His case is connected with a post about the shelling of a maternity hospital in Mariupol. Nevzorov said that he was abroad. In the summer he received a Ukrainian passport.
The Basmanny Court of Moscow sentenced journalist Alexander Nevzorov (included in the register of foreign agents) in absentia to eight years in prison in the case of fakes about the Russian Armed Forces, RBC was told in court.
“Journalist Nevzorov Alexander Glebovich was found guilty of committing a crime under paragraph “e” of Part 2 of Art. 207.3 of the Criminal Code, and he was sentenced to imprisonment for a period of eight years, with serving a sentence in a penal colony of general regime, with deprivation of the right to engage in activities related to the administration of sites of electronic and information and telecommunication networks, including the Internet, for a period of four years,” the court said.
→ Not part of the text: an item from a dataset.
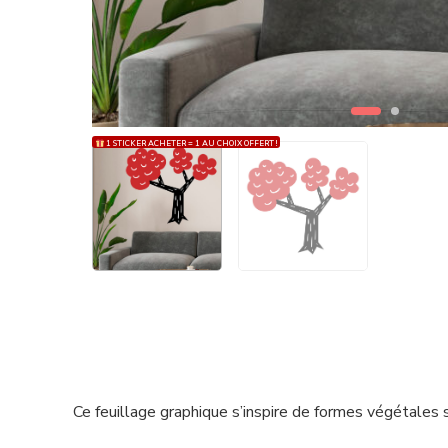
1 STICKER ACHETER = 1 AU CHOIX OFFERT !
Ce feuillage graphique s’inspire de formes végétales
The serving of the term of punishment will be counted from the moment of Nevzorov’s extradition to Russia, or from the moment of his detention in the country. The verdict has not yet entered into force.
The prosecution requested nine years in prison for Nevzorov and a ban on administering Internet resources for a period of four years.
A criminal case was opened against the journalist under an article about spreading fakes about the Russian military in the spring of last year. The reason was a post on social networks in which the journalist disseminated “deliberately false information about the deliberate shelling of the maternity hospital in the city of Mariupol by the Russian Armed Forces.”
At the request of the Prosecutor General’s Office, Roskomnadzor restricted access to Nevzorov’s website, and later the journalist was included in the list of foreign media agents.
Nevzorov then told RBC that he was abroad. In early May, the Ministry of Internal Affairs put the journalist on a wanted list, and later the Basmanny Court arrested him in absentia.
In the summer, an adviser to the head of the Ministry of Internal Affairs of Ukraine, Anton Gerashchenko, said that President Volodymyr Zelensky had given Nevzorov and his wife Lydia citizenship “for outstanding services” to the country. Later, the journalist himself confirmed the receipt of the Ukrainian passport. “I am damn grateful to those exhausted, desperate, bloody people of Ukraine who allowed me to take my place among them,” he wrote on his Telegram channel.